The objective of this case study (Weston Bellman et al., 2015a) was to enhance and improve the prediction of facies and geomechanical properties of a shale reservoir interval. The conditioning, analysis and blending of the converted-wave (PS) data into the more conventional quantitative interpretation (QI) will be described to illustrate the successful integration of geological information and seismic attributes (including a 3D multi-component VSP). The results of this expanded QI workflow are compared to those achieved using the P-wave-component-only workflow to show plausible proof of the benefits of QI in this environment in general, and, specifically, of incorporating PS data.

Introduction

The Horn River shales in northeastern British Columbia contain about 70% of Canada’s total estimated shale gas resource, and the largest accumulation of gas in North America (Figure 1). Nexen Energy ULC holds multiple leases in the area, but this case study focusses on a specific project where a multi-component 3D survey was acquired in 2012.

fig. 01
Figure 1. Relative shale gas resource size by play (after EIA, 2011).
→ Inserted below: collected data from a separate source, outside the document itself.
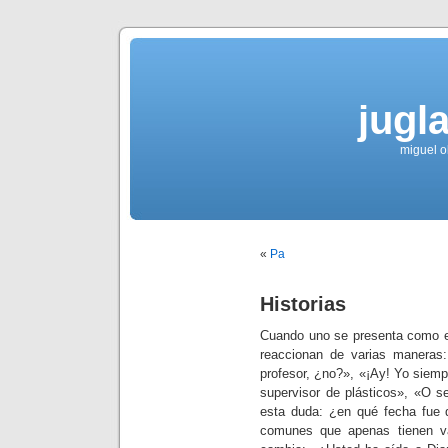
jugla
miguel ol
«
Pa
Historias
Cuando uno se presenta como es
reaccionan de varias manera
profesor, ¿no?», «¡Ay! Yo siempr
supervisor de plásticos», «O s
esta duda: ¿en qué fecha fue 
comunes que apenas tienen va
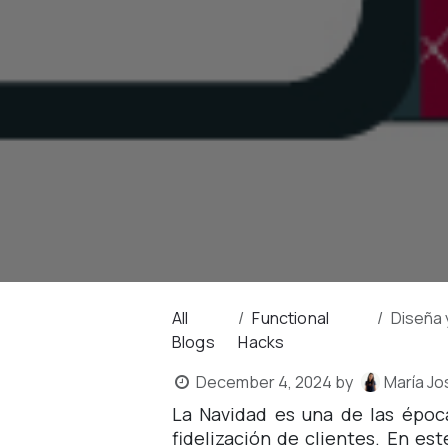
All
Functional
Diseña 
Blogs
Hacks
December 4, 2024
by
María Jo
La Navidad es una de las époc
fidelización de clientes. En es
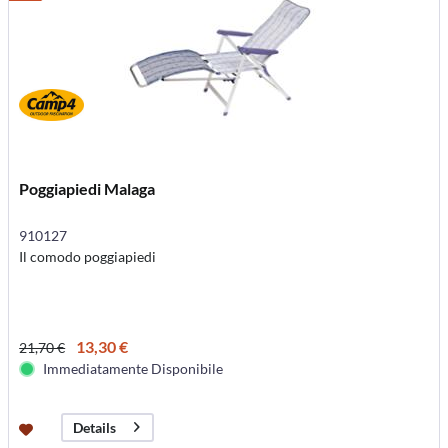
Poggiapiedi Malaga
910127
Il comodo poggiapiedi
13,30 €
21,70 €
Immediatamente Disponibile
Details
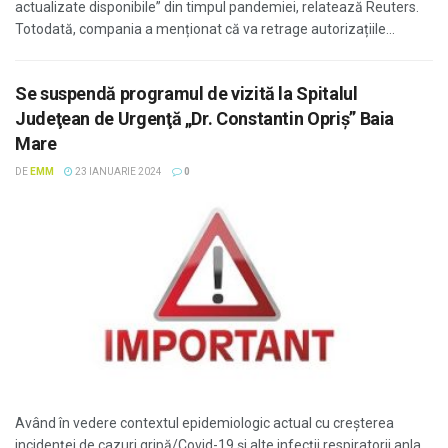
actualizate disponibile” din timpul pandemiei, relatează Reuters.
Totodată, compania a menționat că va retrage autorizațiile...
Se suspendă programul de vizită la Spitalul
Judeţean de Urgenţă „Dr. Constantin Opriş” Baia
Mare
DE
EMM
23 IANUARIE 2024
0
Având în vedere contextul epidemiologic actual cu creșterea
incidenței de cazuri gripă/Covid-19 și alte infecții respiratorii anla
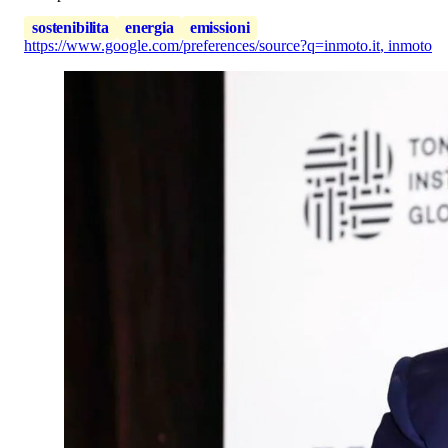
sostenibilita
energia
emissioni
https://www.google.com/preferences/source?q=inmoto.it
,
inmoto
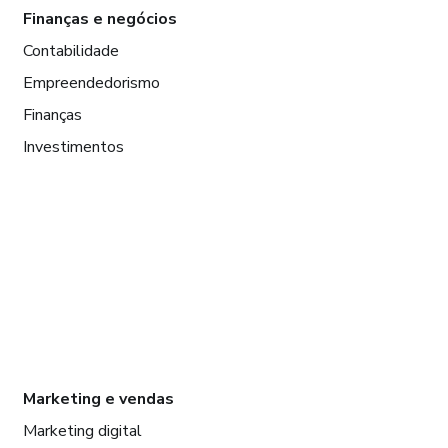
Finanças e negócios
Contabilidade
Empreendedorismo
Finanças
Investimentos
Marketing e vendas
Marketing digital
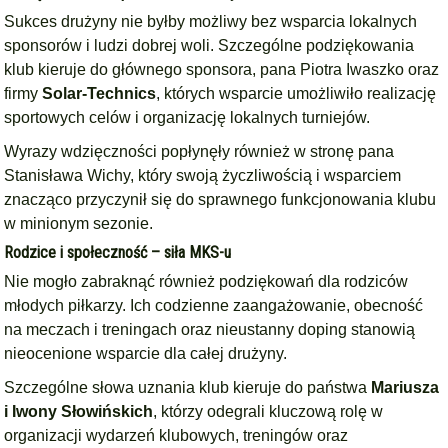
Sukces drużyny nie byłby możliwy bez wsparcia lokalnych
sponsorów i ludzi dobrej woli. Szczególne podziękowania
klub kieruje do głównego sponsora, pana Piotra Iwaszko oraz
firmy
Solar-Technics
, których wsparcie umożliwiło realizację
sportowych celów i organizację lokalnych turniejów.
Wyrazy wdzięczności popłynęły również w stronę pana
Stanisława Wichy, który swoją życzliwością i wsparciem
znacząco przyczynił się do sprawnego funkcjonowania klubu
w minionym sezonie.
Rodzice i społeczność – siła MKS-u
Nie mogło zabraknąć również podziękowań dla rodziców
młodych piłkarzy. Ich codzienne zaangażowanie, obecność
na meczach i treningach oraz nieustanny doping stanowią
nieocenione wsparcie dla całej drużyny.
Szczególne słowa uznania klub kieruje do państwa
Mariusza
i Iwony Słowińskich
, którzy odegrali kluczową rolę w
organizacji wydarzeń klubowych, treningów oraz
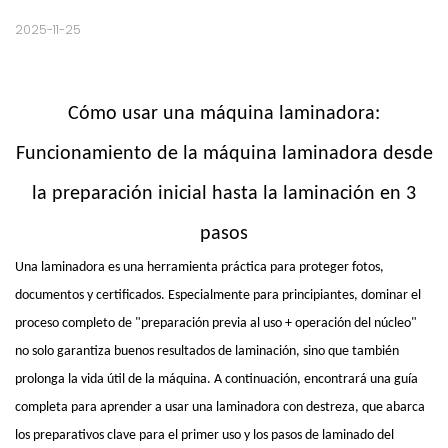
2025-11-25
Cómo usar una máquina laminadora:
Funcionamiento de la máquina laminadora desde
la preparación inicial hasta la laminación en 3
pasos
Una laminadora
es una herramienta práctica para proteger fotos,
documentos y certificados. Especialmente para principiantes, dominar el
proceso completo de "preparación previa al uso + operación del núcleo"
no solo garantiza buenos resultados de laminación, sino que también
prolonga la vida útil de la máquina. A continuación, encontrará una guía
completa para aprender a usar
una laminadora
con destreza, que abarca
los preparativos clave para el primer uso y los pasos de laminado del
The resource objectives in the Horn River Basin (Figure 2) are the organic shales of the Devonian Muskwa Formation and the Otter Park and Evie members of the Horn River Formation (Figure 3). In the study area, the top of the Muskwa is at a depth of approximately 1850 m and the top of the Lower Keg River platform (base of the reservoir zone) ranges from 1980 m to 2110 m. Commercial quantities of gas can be extracted from these tight shale units using multistage fracturing technology. For this technology to be effective and economic, the wells must be positioned to access high quality reservoir rock, and well-completion techniques must be optimized based, in part, on the rock properties. The purpose of this 3D seismic attribute derivation and analysis study was to predict rock properties in the seismic volume, which can then contribute to effective decision-making regarding drilling and completion. Nexen has been proactive in acquiring the 3D early in the development process, so thorough analysis can focus the drilling program and reduce risk.

fig. 02
Figure 2. North American shale gas plays. The Horn River Basin is located in northeastern British Columbia.
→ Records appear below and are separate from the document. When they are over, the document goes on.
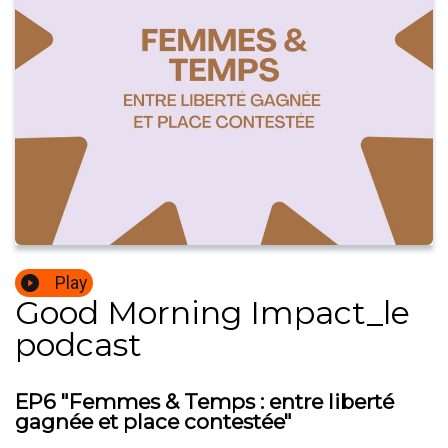
Play
Good Morning Impact_le
podcast
EP6 "Femmes & Temps : entre liberté
gagnée et place contestée"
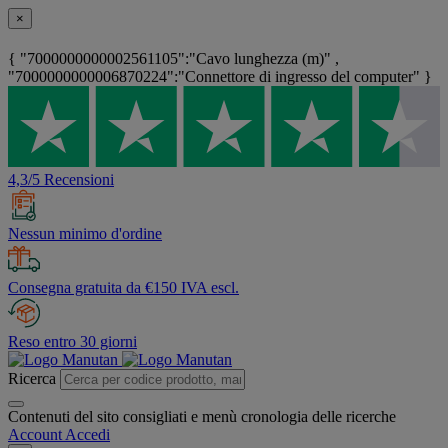
×
{ "7000000000002561105":"Cavo lunghezza (m)" ,
"7000000000006870224":"Connettore di ingresso del computer" }
4,3/5 Recensioni
Nessun minimo d'ordine
Consegna gratuita da €150 IVA escl.
Reso entro 30 giorni
Ricerca
Contenuti del sito consigliati e menù cronologia delle ricerche
Account
Accedi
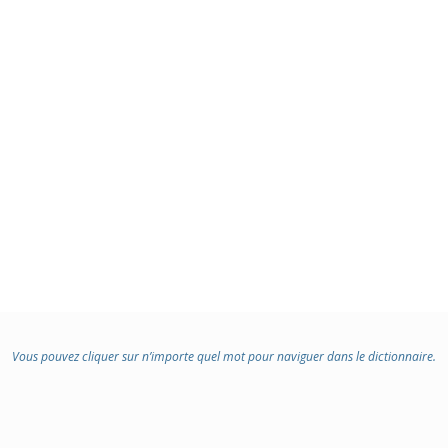
Vous pouvez cliquer sur n’importe quel mot pour naviguer dans le dictionnaire.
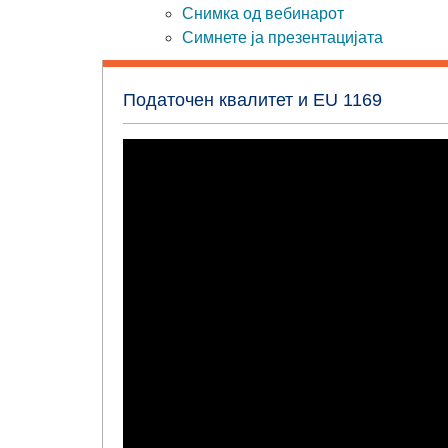
Снимка од вебинарот
Симнете ја презентацијата
Податочен квалитет и EU 1169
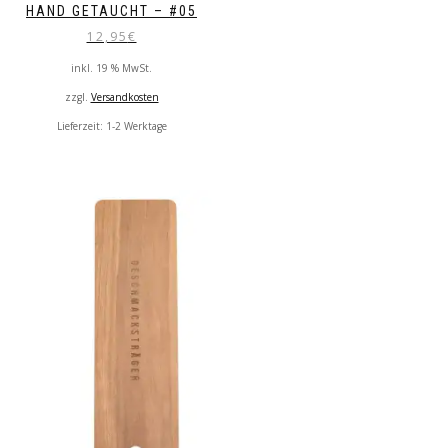
HAND GETAUCHT – #05
12,95
€
inkl. 19 % MwSt.
zzgl.
Versandkosten
Lieferzeit:
1-2 Werktage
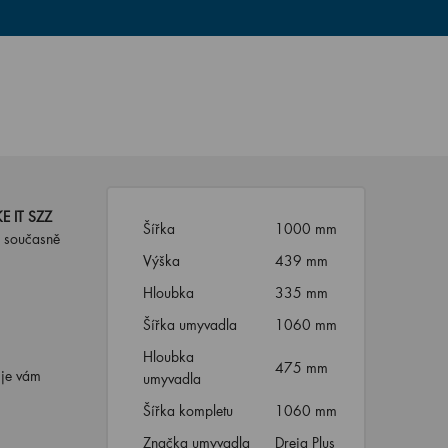
E IT SZZ
Šířka
1000 mm
a současně
Výška
439 mm
Hloubka
335 mm
Šířka umyvadla
1060 mm
Hloubka
475 mm
 je vám
umyvadla
Šířka kompletu
1060 mm
Značka umyvadla
Dreja Plus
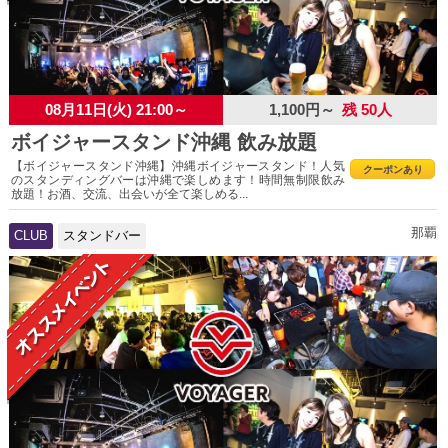
08月11日(火) 21:00～
1,100円～
残 50人
ボイジャースタンド沖縄 飲み放題
【ボイジャースタンド沖縄】沖縄ボイジャースタンド！人気
クーポンあり
のスタンディングバーは沖縄で楽しめます！時間無制限飲み
放題！お酒、交流、出会いが全て楽しめる...
那覇
CLUB
スタンドバー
PS data are not commonly used by interpreters, mainly due to additional uncertainty in subsurface positioning (both laterally and vertically), complications in processing related to accurate estimation of velocities and statics, anisotropic effects that are much more pronounced than in P-wave data, and most of all, the severe attenuation of high frequencies in the near surface, resulting in considerably lower resolution than in the P-wave data (Stewart, 2009). For these reasons, PS data on their own have been mostly ignored as an interpretive tool, although the workflow employed in this case study has shown promising results elsewhere (Weston Bellman, 2014a). The purpose of this project was to determine if any additional benefit to the quantitative analysis of P-wave data was realized by incorporating the PS information with the PP.

fig. 03
Figure 3. Horn River Basin stratigraphic column.

Quantitative analysis of the P-wave data in this study was completed in 2013, resulting in comprehensive predictions of facies and properties such as Young’s modulus, Poisson’s ratio and relative brittleness index (Rickman et al., 2008). The results were summarized in an abstract (Weston Bellman and Leslie-Panek, 2014b) and presented at Geoconvention 2014. Subsequently, the converted-wave component of the 3D seismic was analyzed, in addition to a 3D VSP, which was, in turn, integrated into the predictions from the first phase. This paper will focus on the workflow implemented to achieve that multi-component integration.

Method

QI is the process of relating seismic amplitude measurements directly to rock and fluid properties, and using these derived relationships to convert seismic data to geological predictions (Hunt et al., 2012, Weston Bellman, 2006, Avseth et al., 2005). Simple to say, but the execution is complex, sensitive to subjective parameter choices and dependent upon assumptions (that may be inclined to interpretation biases). For these reasons, we affectionately refer to the process as QQI or qualitative quantitative interpretation. The workflow employed in this project was constrained as much as possible by known quantities, and subjectivity was mitigated by parameter scanning and quantitative measures of assessment (where possible – difficult in practice when there are only a few wells with uncertainty of their own).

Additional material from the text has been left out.